OPINION: The Bad Things about Wiener’s housing bill, SB9 …

... and how it could be amended to include Good Things.


The now-pending Senate Bill 9, authored by state Senator Scott Weiner and others, proffers opportunities for needed new housing development in the thousands of single family home neighborhoods of California, both urban and especially suburban.

In the abstract that is a good thing. It would enable construction, with SB9’s permitted lot split, of up to four new housing units on any single-home lot in the state. And to protect current residents from displacement, it excludes properties protected by rent control or other factors.
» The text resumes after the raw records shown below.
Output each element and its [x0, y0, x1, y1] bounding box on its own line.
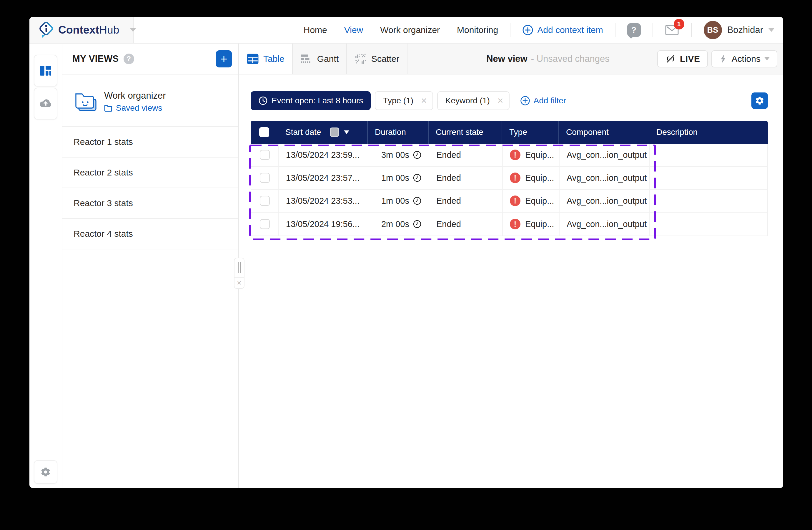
clock-icon: [413, 173, 422, 182]
collapse-sidebar-icon[interactable]: ✕: [234, 278, 244, 288]
gear-icon: [40, 467, 51, 477]
cell-current-state: Ended: [429, 167, 503, 189]
remove-filter-icon[interactable]: ✕: [421, 96, 427, 106]
clock-icon: [258, 96, 268, 106]
clock-icon: [413, 220, 422, 228]
list-item[interactable]: Reactor 3 stats: [62, 188, 238, 219]
main-nav: Home View Work organizer Monitoring: [304, 25, 498, 35]
lightning-bolt-icon: [719, 54, 728, 64]
time-filter-pill[interactable]: Event open: Last 8 hours: [251, 91, 371, 110]
table-row[interactable]: 13/05/2024 23:53... 1m 00s Ended !Equip.…: [251, 190, 767, 213]
row-checkbox[interactable]: [260, 219, 270, 229]
remove-filter-icon[interactable]: ✕: [497, 96, 504, 106]
workspace-title: Work organizer: [104, 90, 166, 101]
avatar: BS: [704, 21, 722, 39]
list-item[interactable]: Reactor 2 stats: [62, 157, 238, 188]
user-chevron-down-icon: [768, 28, 774, 32]
cell-start-date: 13/05/2024 23:59...: [279, 144, 368, 166]
col-description[interactable]: Description: [649, 121, 768, 144]
notifications-button[interactable]: 1: [665, 24, 680, 37]
plus-circle-icon: [522, 25, 533, 36]
cell-description: [650, 167, 767, 189]
table-row[interactable]: 13/05/2024 23:57... 1m 00s Ended !Equip.…: [251, 167, 767, 190]
views-panel-button[interactable]: [34, 55, 57, 86]
folder-icon: [104, 104, 112, 112]
type-filter-chip[interactable]: Type (1) ✕: [375, 91, 433, 110]
cell-component: Avg_con...ion_output: [560, 213, 650, 236]
alert-icon: !: [510, 150, 520, 160]
col-component[interactable]: Component: [559, 121, 649, 144]
events-table: Start date Duration Current state Type C…: [251, 121, 768, 236]
nav-work-organizer[interactable]: Work organizer: [380, 25, 440, 35]
top-navigation-bar: ContextHub Home View Work organizer Moni…: [29, 17, 783, 44]
cell-start-date: 13/05/2024 23:57...: [279, 167, 368, 189]
row-checkbox[interactable]: [260, 173, 270, 183]
cell-type: !Equip...: [503, 213, 560, 236]
sidebar-help-icon[interactable]: ?: [124, 54, 134, 64]
tab-scatter[interactable]: Scatter: [347, 44, 407, 74]
help-icon[interactable]: ?: [627, 23, 641, 37]
view-content: Event open: Last 8 hours Type (1) ✕ Keyw…: [239, 74, 783, 488]
upload-panel-button[interactable]: [34, 88, 57, 120]
nav-view[interactable]: View: [344, 25, 363, 35]
list-item[interactable]: Reactor 4 stats: [62, 219, 238, 249]
row-checkbox[interactable]: [260, 150, 270, 160]
col-current-state[interactable]: Current state: [429, 121, 502, 144]
divider: [691, 23, 692, 37]
col-start-date[interactable]: Start date: [278, 121, 368, 144]
list-item[interactable]: Reactor 1 stats: [62, 127, 238, 157]
live-toggle-button[interactable]: LIVE: [657, 50, 708, 67]
table-row[interactable]: 13/05/2024 19:56... 2m 00s Ended !Equip.…: [251, 213, 767, 236]
divider: [510, 23, 510, 37]
add-context-item-button[interactable]: Add context item: [522, 25, 603, 36]
screenshot-frame: ContextHub Home View Work organizer Moni…: [0, 0, 812, 530]
sidebar-header: MY VIEWS ? +: [62, 44, 238, 74]
actions-chevron-down-icon: [764, 57, 770, 60]
col-type[interactable]: Type: [502, 121, 559, 144]
cell-type: !Equip...: [503, 190, 560, 212]
table-header-row: Start date Duration Current state Type C…: [251, 121, 768, 144]
scatter-icon: [354, 53, 367, 65]
clock-icon: [413, 196, 422, 205]
tab-table[interactable]: Table: [239, 44, 293, 74]
tab-gantt[interactable]: Gantt: [293, 44, 347, 74]
column-drag-chip-icon[interactable]: [330, 127, 339, 137]
sort-desc-icon[interactable]: [344, 130, 349, 134]
cell-start-date: 13/05/2024 23:53...: [279, 190, 368, 212]
cell-type: !Equip...: [503, 167, 560, 189]
notification-badge: 1: [674, 19, 684, 29]
settings-button[interactable]: [34, 460, 57, 484]
nav-monitoring[interactable]: Monitoring: [457, 25, 498, 35]
table-icon: [247, 53, 259, 65]
table-row[interactable]: 13/05/2024 23:59... 3m 00s Ended !Equip.…: [251, 144, 767, 167]
workspace-group[interactable]: Work organizer Saved views: [62, 74, 238, 113]
sidebar-title: MY VIEWS: [72, 54, 119, 64]
user-name: Bozhidar: [727, 25, 763, 35]
actions-menu-button[interactable]: Actions: [711, 50, 777, 67]
row-checkbox[interactable]: [260, 196, 270, 206]
add-view-button[interactable]: +: [216, 50, 232, 67]
sidebar-resize-handle[interactable]: ✕: [234, 257, 245, 289]
nav-home[interactable]: Home: [304, 25, 327, 35]
table-settings-button[interactable]: [751, 93, 768, 109]
cell-type: !Equip...: [503, 144, 560, 166]
user-menu[interactable]: BS Bozhidar: [704, 21, 774, 39]
brand-logo-block[interactable]: ContextHub: [29, 17, 134, 43]
drag-grip-icon[interactable]: [234, 258, 244, 278]
view-title: New view - Unsaved changes: [486, 44, 610, 74]
cell-description: [650, 213, 767, 236]
saved-views-link[interactable]: Saved views: [104, 103, 166, 113]
cell-duration: 1m 00s: [368, 190, 429, 212]
brand-chevron-down-icon[interactable]: [130, 28, 136, 32]
keyword-filter-chip[interactable]: Keyword (1) ✕: [437, 91, 510, 110]
cell-current-state: Ended: [429, 213, 503, 236]
cell-current-state: Ended: [429, 190, 503, 212]
saved-views-list: Reactor 1 stats Reactor 2 stats Reactor …: [62, 126, 238, 249]
main-panel: Table Gantt: [239, 44, 783, 488]
folder-smiley-icon: [73, 90, 98, 113]
add-filter-button[interactable]: Add filter: [520, 96, 566, 106]
col-duration[interactable]: Duration: [368, 121, 429, 144]
filter-bar: Event open: Last 8 hours Type (1) ✕ Keyw…: [251, 91, 768, 110]
select-all-checkbox[interactable]: [259, 127, 269, 137]
view-name: New view: [486, 54, 527, 64]
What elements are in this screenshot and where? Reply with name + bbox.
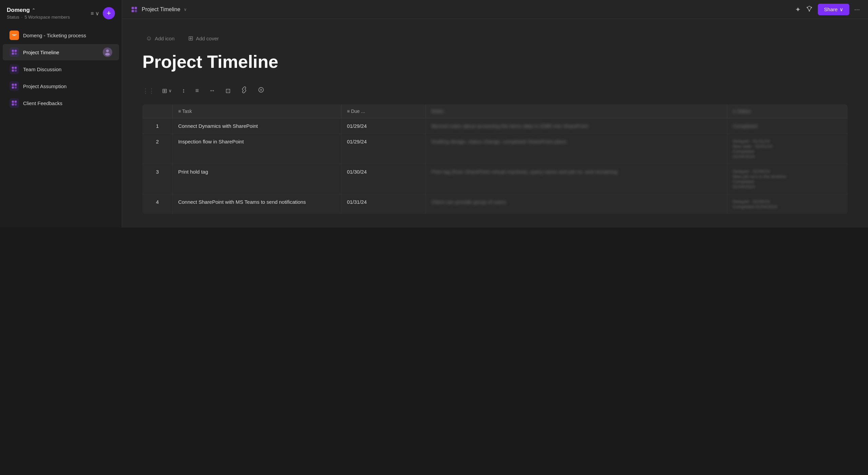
sidebar-item-ticketing[interactable]: Domeng - Ticketing process <box>3 27 119 43</box>
image-icon: ⊞ <box>188 35 193 42</box>
share-expand-icon[interactable] <box>806 5 813 14</box>
svg-rect-12 <box>15 70 17 72</box>
sidebar-item-client-feedbacks[interactable]: Client Feedbacks <box>3 95 119 111</box>
svg-line-29 <box>809 7 811 11</box>
svg-rect-20 <box>15 103 17 105</box>
row-3-task[interactable]: Print hold tag <box>173 164 341 194</box>
table-row: 1 Connect Dynamics with SharePoint 01/29… <box>142 118 848 134</box>
sidebar-item-project-timeline[interactable]: Project Timeline <box>3 44 119 60</box>
frame-button[interactable]: ⊡ <box>223 86 233 96</box>
svg-rect-9 <box>12 67 14 69</box>
color-button[interactable] <box>255 85 267 96</box>
th-task-label: Task <box>182 108 192 114</box>
sidebar-item-team-discussion[interactable]: Team Discussion <box>3 61 119 77</box>
row-2-status: Delayed - 01/31/24 New date - 02/01/24 C… <box>727 134 848 164</box>
sidebar-header-actions: ≡ ∨ + <box>91 7 115 19</box>
content-area: Project Timeline ∨ ✦ <box>122 0 868 227</box>
filter-icon: ≡ <box>195 87 199 94</box>
add-icon-label: Add icon <box>155 36 174 41</box>
svg-rect-21 <box>132 7 134 9</box>
row-2-task[interactable]: Inspection flow in SharePoint <box>173 134 341 164</box>
sidebar-item-project-assumption[interactable]: Project Assumption <box>3 78 119 94</box>
content-topbar-right: ✦ Share ∨ <box>795 4 860 15</box>
project-timeline-icon <box>9 47 19 57</box>
svg-rect-6 <box>15 53 17 55</box>
share-button[interactable]: Share ∨ <box>818 4 849 15</box>
th-due-label: Due ... <box>351 108 365 114</box>
page-title-chevron-icon[interactable]: ∨ <box>184 7 187 12</box>
svg-rect-18 <box>15 101 17 103</box>
link-icon <box>241 86 248 95</box>
resize-button[interactable]: ↔ <box>206 86 218 96</box>
user-avatar <box>103 47 112 57</box>
row-2-num: 2 <box>142 134 173 164</box>
emoji-icon: ☺ <box>146 35 152 42</box>
svg-point-8 <box>105 53 110 56</box>
grid-view-button[interactable]: ⊞ ∨ <box>159 86 175 96</box>
row-1-notes: Blurred notes about accessing the items … <box>426 118 727 134</box>
link-button[interactable] <box>238 85 250 96</box>
task-col-icon: ≡ <box>178 108 181 114</box>
svg-rect-19 <box>12 103 14 105</box>
row-2-due[interactable]: 01/29/24 <box>341 134 426 164</box>
row-4-due[interactable]: 01/31/24 <box>341 194 426 214</box>
row-4-task[interactable]: Connect SharePoint with MS Teams to send… <box>173 194 341 214</box>
sidebar-nav: Domeng - Ticketing process Project Timel… <box>0 24 122 227</box>
workspace-chevron-icon: ⌃ <box>32 8 35 13</box>
sort-icon: ↕ <box>182 87 185 94</box>
add-actions-bar: ☺ Add icon ⊞ Add cover <box>142 33 848 44</box>
table-row: 4 Connect SharePoint with MS Teams to se… <box>142 194 848 214</box>
table-row: 3 Print hold tag 01/30/24 Print tag (fro… <box>142 164 848 194</box>
row-1-status: Completed <box>727 118 848 134</box>
sidebar-item-project-assumption-label: Project Assumption <box>23 83 112 89</box>
row-3-num: 3 <box>142 164 173 194</box>
sidebar-item-ticketing-label: Domeng - Ticketing process <box>23 33 112 38</box>
svg-rect-5 <box>12 53 14 55</box>
table-header-row: ≡ Task ≡ Due ... Notes <box>142 104 848 118</box>
main-layout: Domeng ⌃ Status · 5 Workspace members ≡ … <box>0 0 868 227</box>
sparkle-icon[interactable]: ✦ <box>795 5 801 14</box>
app-shell: Domeng ⌃ Status · 5 Workspace members ≡ … <box>0 0 868 227</box>
row-3-due[interactable]: 01/30/24 <box>341 164 426 194</box>
th-status-label: ⊡ Status <box>733 108 751 114</box>
add-new-button[interactable]: + <box>103 7 115 19</box>
th-status: ⊡ Status <box>727 104 848 118</box>
workspace-name[interactable]: Domeng ⌃ <box>7 7 70 14</box>
th-notes: Notes <box>426 104 727 118</box>
due-col-icon: ≡ <box>347 108 350 114</box>
row-3-notes: Print tag (from SharePoint virtual machi… <box>426 164 727 194</box>
sort-button[interactable]: ↕ <box>179 86 188 96</box>
sidebar-item-client-feedbacks-label: Client Feedbacks <box>23 100 112 106</box>
row-4-notes: Client can provide group of users <box>426 194 727 214</box>
svg-rect-4 <box>15 50 17 52</box>
workspace-info: Domeng ⌃ Status · 5 Workspace members <box>7 7 70 20</box>
svg-rect-14 <box>15 84 17 86</box>
svg-rect-24 <box>135 10 137 12</box>
page-title-topbar: Project Timeline <box>142 6 180 13</box>
team-discussion-icon <box>9 64 19 74</box>
row-1-due[interactable]: 01/29/24 <box>341 118 426 134</box>
ticketing-icon <box>9 31 19 40</box>
svg-rect-23 <box>132 10 134 12</box>
share-label: Share <box>824 6 837 12</box>
svg-rect-16 <box>15 86 17 88</box>
sidebar-menu-button[interactable]: ≡ ∨ <box>91 10 99 17</box>
svg-rect-3 <box>12 50 14 52</box>
th-notes-label: Notes <box>431 108 444 114</box>
frame-icon: ⊡ <box>225 87 231 95</box>
table-toolbar: ⋮⋮ ⊞ ∨ ↕ ≡ ↔ ⊡ <box>142 82 848 99</box>
page-title-main: Project Timeline <box>142 52 848 72</box>
add-icon-button[interactable]: ☺ Add icon <box>142 33 178 44</box>
more-options-icon[interactable]: ··· <box>854 5 860 13</box>
svg-point-31 <box>260 89 262 91</box>
svg-rect-11 <box>12 70 14 72</box>
svg-rect-0 <box>12 34 17 37</box>
th-num <box>142 104 173 118</box>
task-table: ≡ Task ≡ Due ... Notes <box>142 104 848 214</box>
add-cover-button[interactable]: ⊞ Add cover <box>185 33 222 44</box>
drag-handle-icon[interactable]: ⋮⋮ <box>142 87 155 95</box>
row-1-task[interactable]: Connect Dynamics with SharePoint <box>173 118 341 134</box>
filter-button[interactable]: ≡ <box>193 86 202 96</box>
page-icon <box>130 5 138 14</box>
add-cover-label: Add cover <box>196 36 219 41</box>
Scott Wiener’s housing bill would lead to gentrification and displacement.

But there are no affordability requirements for the new units – all can be market rents/prices. SB9’s Yimby/Gentry proponents believe that over the long term, the “filtering” (aka, “trickle down”) impacts of the resulting increased overall housing supply in these neighborhoods will work to reduce rents/prices there too.

Perhaps. But until that may happen in the long-term – 20 years? – in the near term the immediate result if SB9 passes as now written will be a BIG jump in the value/price of ALL the single-family home properties where this new development potential might be used. In the high-cost Bay Area, SB9’s passage will add at least $100,000 to the price of any feasible house/lot. And most such homes in San Francisco could see jumps from $200,000 to $400,000 (view lots, etc.).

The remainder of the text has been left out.